Na versão mais em conta -- que não é barata e custa mais R$ 40 mil, mesmo com motor 1.0 -- o acabamento ainda deixa a desejar.

Há detalhes que não precisavam mais ser vistos, como painel chapado e fraco em texturas; volante sem qualquer ajuste de altura ou profundidade; tecidos de toque áspero; nível de ruído e vibração ainda altos; rádio simples demais; e ausência de ar-condicionado na versão de entrada.

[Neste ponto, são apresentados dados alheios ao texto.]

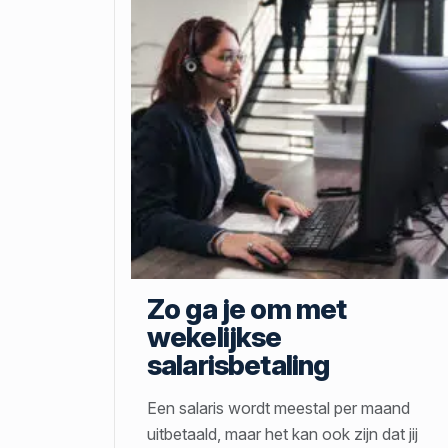
Zo ga je om met
wekelijkse
salarisbetaling
Een salaris wordt meestal per maand
uitbetaald, maar het kan ook zijn dat jij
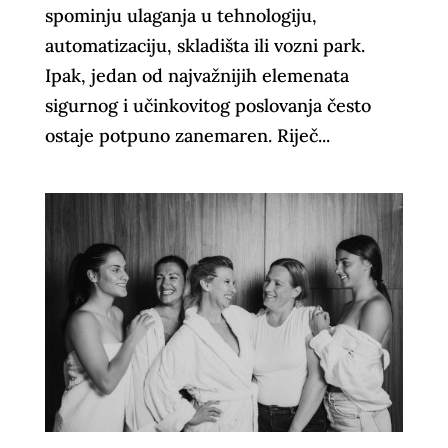
spominju ulaganja u tehnologiju,
automatizaciju, skladišta ili vozni park.
Ipak, jedan od najvažnijih elemenata
sigurnog i učinkovitog poslovanja često
ostaje potpuno zanemaren. Riječ...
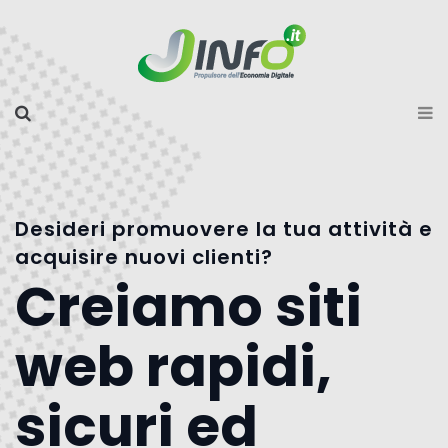
Desideri promuovere la tua attività e
acquisire nuovi clienti?
Creiamo siti
web rapidi,
sicuri ed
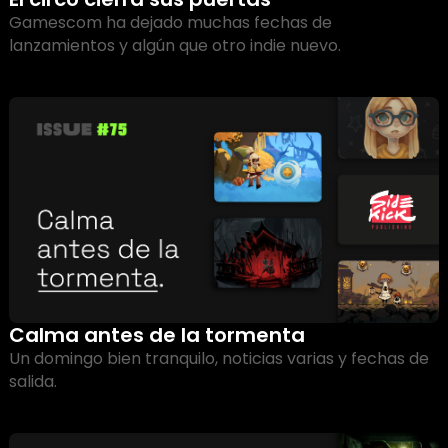
Gamescom ha dejado muchas fechas de 
lanzamientos y algún que otro indie nuevo.
Calma antes de la tormenta
Un domingo bien tranquilo, noticias varias y fechas de 
salida. 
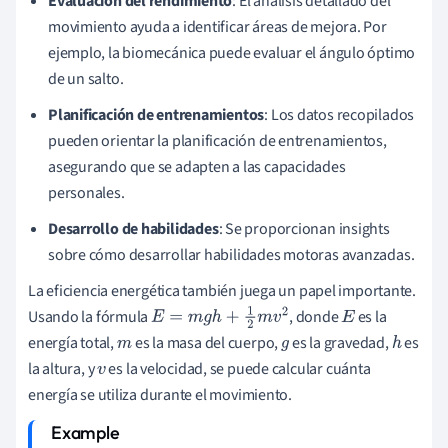
Evaluación del rendimiento
: El análisis detallado del
movimiento ayuda a identificar áreas de mejora. Por
ejemplo, la biomecánica puede evaluar el ángulo óptimo
de un salto.
Planificación de entrenamientos
: Los datos recopilados
pueden orientar la planificación de entrenamientos,
asegurando que se adapten a las capacidades
personales.
Desarrollo de habilidades
: Se proporcionan insights
sobre cómo desarrollar habilidades motoras avanzadas.
La eficiencia energética también juega un papel importante.
Usando la fórmula
, donde
es la
E
=
m
g
h
+
1
2
m
v
2
E
energía total,
es la masa del cuerpo,
es la gravedad,
es
m
g
h
la altura, y
es la velocidad, se puede calcular cuánta
v
energía se utiliza durante el movimiento.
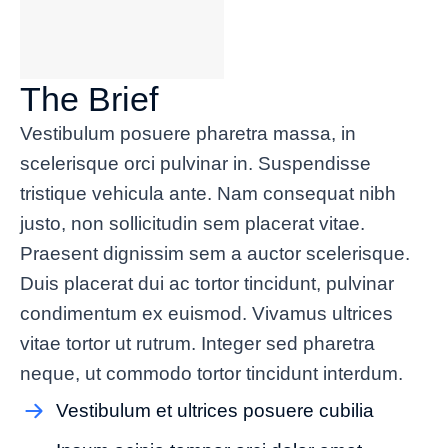
The Brief
Vestibulum posuere pharetra massa, in
scelerisque orci pulvinar in. Suspendisse
tristique vehicula ante. Nam consequat nibh
justo, non sollicitudin sem placerat vitae.
Praesent dignissim sem a auctor scelerisque.
Duis placerat dui ac tortor tincidunt, pulvinar
condimentum ex euismod. Vivamus ultrices
vitae tortor ut rutrum. Integer sed pharetra
neque, ut commodo tortor tincidunt interdum.
Vestibulum et ultrices posuere cubilia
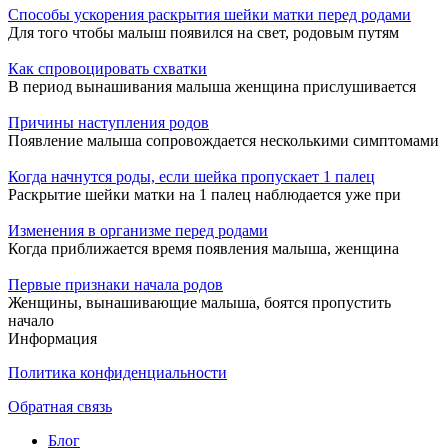
Способы ускорения раскрытия шейки матки перед родами
Для того чтобы малыш появился на свет, родовым путям
Как спровоцировать схватки
В период вынашивания малыша женщина прислушивается
Причины наступления родов
Появление малыша сопровождается несколькими симптомами
Когда начнутся роды, если шейка пропускает 1 палец
Раскрытие шейки матки на 1 палец наблюдается уже при
Изменения в организме перед родами
Когда приближается время появления малыша, женщина
Первые признаки начала родов
Женщины, вынашивающие малыша, боятся пропустить
начало
Информация
Политика конфиденциальности
Обратная связь
Блог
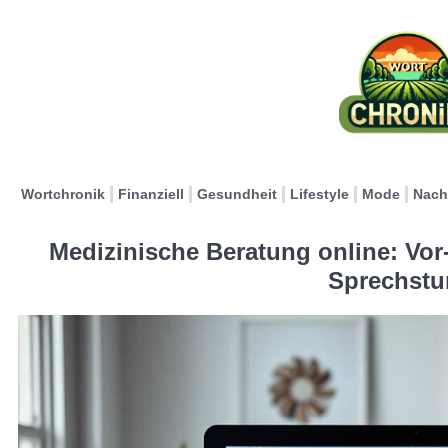
Wortchronik
Finanziell
Gesundheit
Lifestyle
Mode
Nach
Medizinische Beratung online: Vor-
Sprechstu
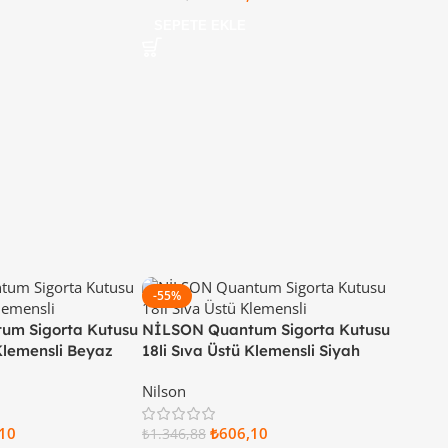
SEPETE EKLE
-55%
um Sigorta Kutusu
NİLSON Quantum Sigorta Kutusu
 Klemensli Beyaz
18li Sıva Üstü Klemensli Siyah
11 18
Kapaklı 32 88 22 18
Nilson
10
₺
606,10
₺
1.346,88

E nada disso deve mudar até que a dupla (ou o trio, contando a Saveiro) receba uma nova geração, prevista somente para 2018.

O que o Voyage tem?

Já dissemos que as mudanças fizeram bem ao novo Gol na versão mais cara, que além de todo o novo conteúdo interativo, ficou mais ligeiro, embora o silêncio a bordo tenha piorado. Com o Voyage muito disso se repete. Bom consumo na cidade (nunca abaixo de 13 km/l, com gasolina) precisa ser ressaltado.
 
São 46 quilos de diferença a mais para o Gol, de 901 para 947 kg, nas versões de entrada com motor de 1 litro -- aumento de peso sensível. Para ter um bom nível de equipamentos, porém, é preciso colocar grana em pacotes opcionais.
 

Os iniciais R$ 40.990 podem se transformar em R$ 46.490 da unidade avaliada por UOL Carros, a 1.0 Comfortline.

 

Nesta versão, ele traz de série ar-condicionado e direção hidráulica, mas ainda não oferece computador de bordo, sistema de alarme por comando remoto, sensor de estacionamento, retrovisores externos eletricamente ajustáveis, rodas de liga leve aro 15, travamento elétrico das portas, todos os vidros elétricos e, claro, sistema multimídia com tela tátil colorida no painel (Composition Toch) -- opcionais que, se incluídos no pacote, fazem o preço saltar para R$ 52.260. Detalhe: com o sistema de interatividade Discover Media, o mais caro, o preço salta para R$ 53.520...

 

Por fora, o visual é o mesmo já conhecido pelo público, que não encanta mas também não desagrada. Ao menos a cor "Azul Lagoon", especial metálica de R$ 1.310, traz um charme como fator novidade ao carro.